AUTHOR=Hua Qian-qian , Lin Xue-jing , Xiang Shi-peng , Jiang Li-ya , Cai Jin-hao , Sun Jian-min , Tan Feng , Mou Ya-ni TITLE=Two small-molecule inhibitors of Toxoplasma gondii proliferation in vitro JOURNAL=Frontiers in Cellular and Infection Microbiology VOLUME=13 YEAR=2023 URL=https://www.frontiersin.org/journals/cellular-and-infection-microbiology/articles/10.3389/fcimb.2023.1145824 DOI=10.3389/fcimb.2023.1145824 ISSN=2235-2988 ABSTRACT=Background

Toxoplasmosis caused by Toxoplasma gondii is a globally distributed zoonosis. Most infections appear asymptomatic in immunocompetent individuals, but toxoplasmosis can be fatal in fetuses and immunocompromised adults. There is an urgent need to research and develop effective and low-toxicity anti-T. gondii drugs because of some defects in current clinical anti-T. gondii drugs, such as limited efficacy, serious side effects and drug resistance.

Methods

In this study, 152 autophagy related compounds were evaluated as anti-T. gondii drugs. The activity of β-galactosidase assay based on luminescence was used to determine the inhibitory effect on parasite growth. At the same time, MTS assay was used to further detect the effects of compounds with over 60% inhibition rate on host cell viability. The invasion, intracellular proliferation, egress and gliding abilities of T. gondii were tested to assess the inhibitory effect of the chosen drugs on the distinct steps of the T. gondii lysis cycle.

Results

The results showed that a total of 38 compounds inhibited parasite growth by more than 60%. After excluding the compounds affecting host cell activity, CGI-1746 and JH-II-127 were considered for drug reuse and further characterized.
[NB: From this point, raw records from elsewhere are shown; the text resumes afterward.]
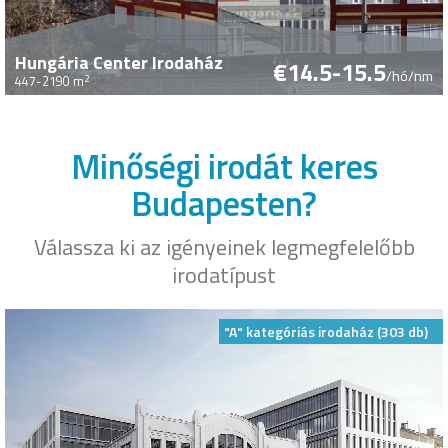
Hungária Center Irodaház
€14.5-15.5
/hó/nm
2
447-2190 m
Minőségi irodát keres
Budapesten?
Válassza ki az igényeinek legmegfelelőbb
irodatípust
"A" kategóriás irodaház (303 db)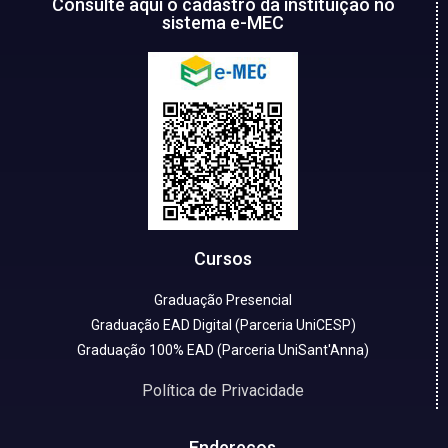
Consulte aqui o cadastro da instituição no
sistema e-MEC
Cursos
Graduação Presencial
Graduação EAD Digital (Parceria UniCESP)
Graduação 100% EAD (Parceria UniSant'Anna)
Política de Privacidade
Endereços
Both CGI-1746 and JH-II-127 inhibited tachyzoite growth by 60%, with IC50 values of 14.58 ± 1.52 and 5.88 ± 0.23 μM, respectively. TD50 values were 154.20 ± 20.15 and 76.39 ± 14.32 μM, respectively. Further research found that these two compounds significantly inhibited the intracellular proliferation of tachyzoites. Summarize the results, we demonstrated that CGI-1746 inhibited the invasion, egress and especially the gliding abilities of parasites, which is essential for the successful invasion of host cells, while JH-II-127 did not affect the invasion and gliding ability, but seriously damaged the morphology of mitochondria which may be related to the damage of mitochondrial electron transport chain.

Discussion

Taken together, these findings suggest that both CGI-1746 and JH-II-127 could be potentially repurposed as anti-T. gondii drugs, lays the groundwork for future therapeutic strategies.